階段を上り始めたイザークの耳に柔らかな歌声が聞こえてくる。


ノリコが子供たちを寝かしつける時にいつも口ずさむ彼女の世界の子守唄…。ユミが生まれたその日から毎晩のように聞いているそれを、今では自分でも歌える程だった。


ふと足を止めて…声の主に心を傾けると、イザークは口元に静かな微笑みを浮かべゆっくりと寝室へ歩き出した。


結婚してすでに3人の子を授かった。

ノリコの世界に比べれば不便極まりないこの世界で、彼女はその幼い顔だちや、きゃしゃな体にそぐわない程、母親として立派に役割を果たしている。 それは素晴らしく尊いことだが、イザークはノリコを自分の子供達の母親として見たことは一度もなかった。


イザークにとって、ノリコはノリコでしかなかったから…。

光の力を配る旅を終え、平和になった世界の片隅で送るノリコとの暮らしは穏やかに過ぎて行く。平凡な毎日…それが幸せと同義語だという思いをイザークは噛み締める。

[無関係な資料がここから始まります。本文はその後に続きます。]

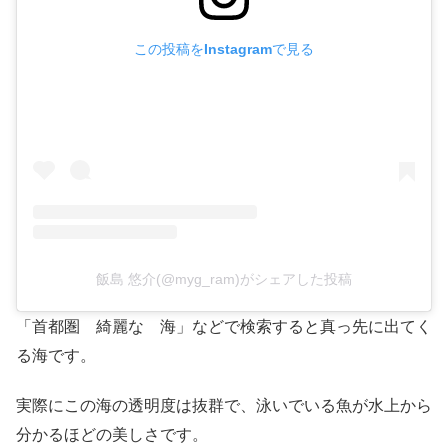
この投稿をInstagramで見る
飯島 悠介(@myg_ram)がシェアした投稿
「首都圏 綺麗な 海」などで検索すると真っ先に出てく
る海です。
実際にこの海の透明度は抜群で、泳いでいる魚が水上から
分かるほどの美しさです。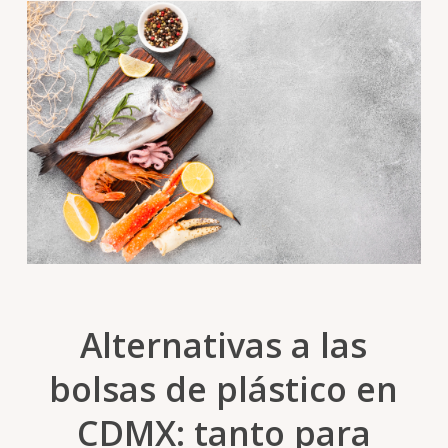
Alternativas a las
bolsas de plástico en
CDMX: tanto para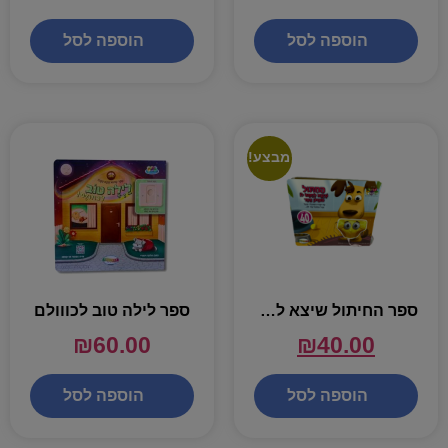
הוספה לסל
הוספה לסל
מבצע!
ספר החיתול שיצא לחפש
ספר לילה טוב לכווולם
₪
60.00
₪
40.00
הוספה לסל
הוספה לסל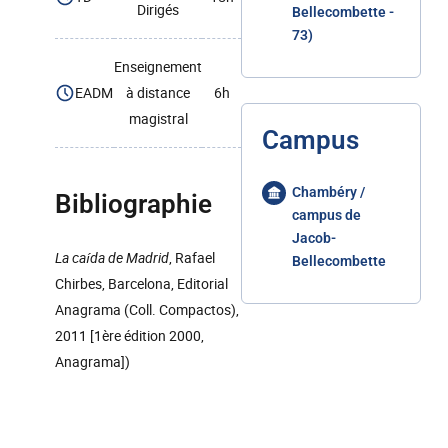
Dirigés
Bellecombette -
73)
Enseignement
EADM
à distance
6h
magistral
Campus
Chambéry /
Bibliographie
campus de
Jacob-
La caída de Madrid
, Rafael
Bellecombette
Chirbes, Barcelona, Editorial
Anagrama (Coll. Compactos),
2011 [1ère édition 2000,
Anagrama])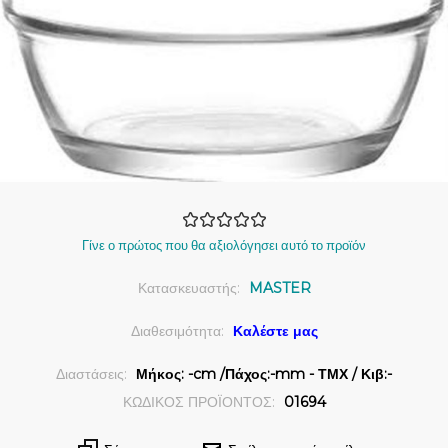
Γίνε ο πρώτος που θα αξιολόγησει αυτό το προϊόν
Κατασκευαστής:
MASTER
Διαθεσιμότητα:
Καλέστε μας
Διαστάσεις:
Μήκος: -cm /Πάχος:-mm - ΤΜΧ / Κιβ:-
ΚΩΔΙΚΟΣ ΠΡΟΪΟΝΤΟΣ:
01694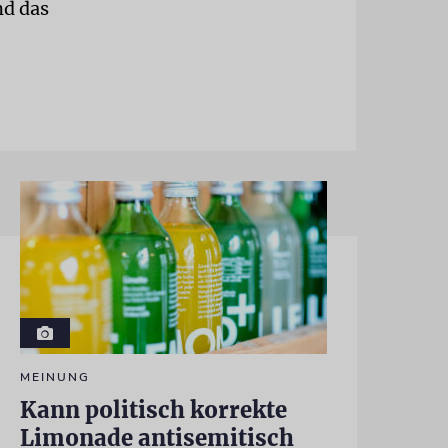
nd das
MEINUNG
Kann politisch korrekte
Limonade antisemitisch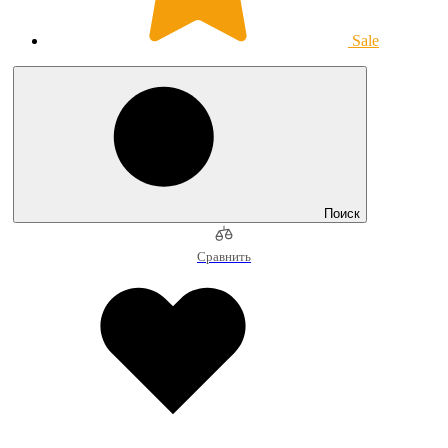
Sale
Поиск
Сравнить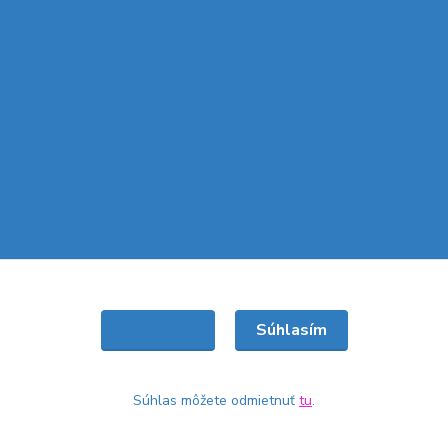
Súhlasím
Nastavenia
Súhlas môžete odmietnuť
tu
.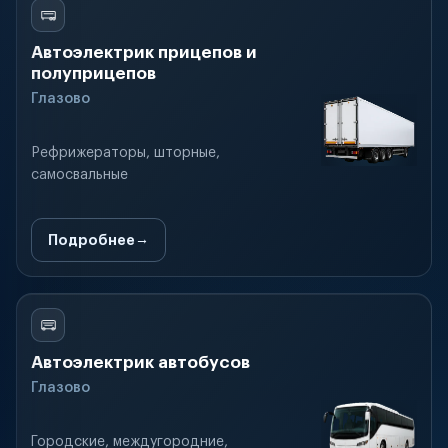
Автоэлектрик прицепов и
полуприцепов
Глазово
Рефрижераторы, шторные,
самосвальные
Подробнее
Автоэлектрик автобусов
Глазово
Городские, междугородние,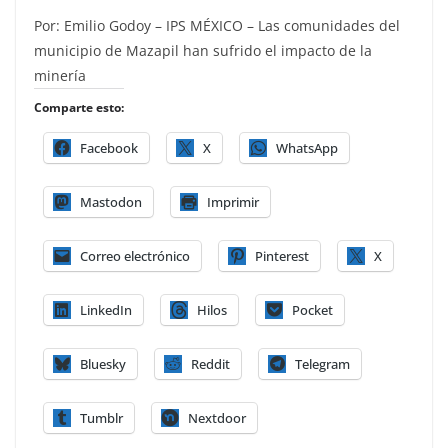
Por: Emilio Godoy – IPS MÉXICO – Las comunidades del
municipio de Mazapil han sufrido el impacto de la
minería
Comparte esto:
Facebook
X
WhatsApp
Mastodon
Imprimir
Correo electrónico
Pinterest
X
LinkedIn
Hilos
Pocket
Bluesky
Reddit
Telegram
Tumblr
Nextdoor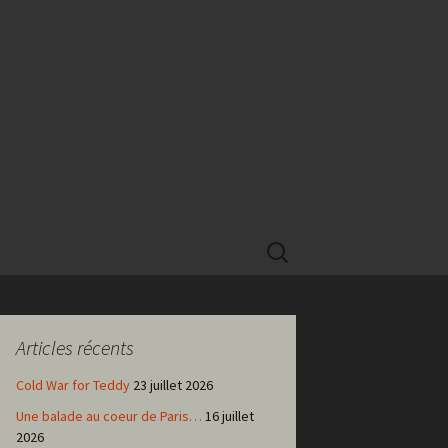
Rechercher :
Articles récents
Cold War for Teddy
23 juillet 2026
Une balade au coeur de Paris…
16 juillet
2026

もしかするとノリコを失っていたかもしれない、先日起こったとある事件…それはイザークの心に新たな決意を刻みつけた。

子供達には精一杯の愛情注いで育てていこうと思う…いずれこの手から旅立つ彼らが自らの手で幸せを掴めるように…


だが、ノリコは違う…

ずっと一緒にいると誓ったあの日から
ノリコの一生はおれと共にあるのだから
ノリコはおれがこの手で守り
幸せにしてやらねばならない



ベッドの端に腰掛けて物思いにふけっていたイザークは、ノリコの歌声が消えたことに気づいた。

子供達がやっと眠ったらしい…

密やかな足音がこちらへ近づいてくる。
部屋のドアが開いた所為で小さく揺れたランプの炎がノリコの姿をぼんやりと浮かび上がらせる。


「イザーク…」

イザークと目が合ったノリコがにっこりと笑うと、薄暗い部屋が光に満ちてくるような気がイザークはする。

「どうしたの、そんな所に座って…まだ寝ないの?」

鈴の音のようなノリコの声が快く耳に響く。


隣に座ったノリコの肩をイザークが抱き寄せると、ノリコはこてん…とその頭をイザークの胸にもたれさせる。

「どうした…?」

フフ…とノリコが笑った気がしてイザークは低い声で尋ねる。

「こうしてイザークの鼓動を聞いていると…
 初めて会った時のことをいつも思い出すんだ…」
「…笑うようなことなのか…?」

懐かしく思うことはあるかもしれないが、どう考えても楽しく思い出せるような出会いではなかったはずだ。

「笑ったのは幸せだからだよ…あの時からいろんなことがあったけど
 こうしてイザークと一緒にいられるのがすっごく嬉しいから…」
「…そうか」

ストレートにそんなことを言われると未だ照れてしまうイザークだったので、慌てて話題を変えた。

「足は痛まないか…」
「うん…イザークがちゃんと手当てしてくれたから、もう大丈夫だよ」

そう言いながら、ぽんと痛めた足を上げてみせるしぐさは娘時代と変わらない…三児の母とは思えない程子供っぽくて、イザークは知らず知らずに顔を綻ばせる。

「・・・」
「なんだ…」

顔を上げたノリコからじーっと覗き込むように見つめられたイザークは少し狼狽る。

「あの頃のイザークってさ…ここに…」

ノリコは人差し指でイザークの眉間をつん…と突っつく。

「いっつも皺があった…」

ごく稀に穏やかな表情をすることもあったけれど、笑顔など見たことがなかった。どことなく冷たくて…不機嫌そうに眉を寄せていて…出会った頃を思い起こせば、浮かんでくるのはイザークのそんな顔ばかり…


「でも、今はここ…」

イザークの目下にある笑い皺にノリコは指で指し示した。

「あたし…嬉しいよ」
「おれの皺が嬉しいのか」

イザークは少し呆れたように言う。


「だって、ねぇ…イザーク」
「なんだ」

ノリコ急に真面目な顔をしてイザークの胸に再び顔を寄せる。


「幸せなんだもの…」


そう言ったノリコの脳裏に、過去の色々なことが思い浮かんでいるのだろう。

それを察したイザークは、ぎゅっとノリコを抱き締める。



「皺が多い方がいいのか」
「やだ、イザーク…そういう意味じゃないってば……んんっ」


深いキスを受けたノリコは次第に力を失っていった。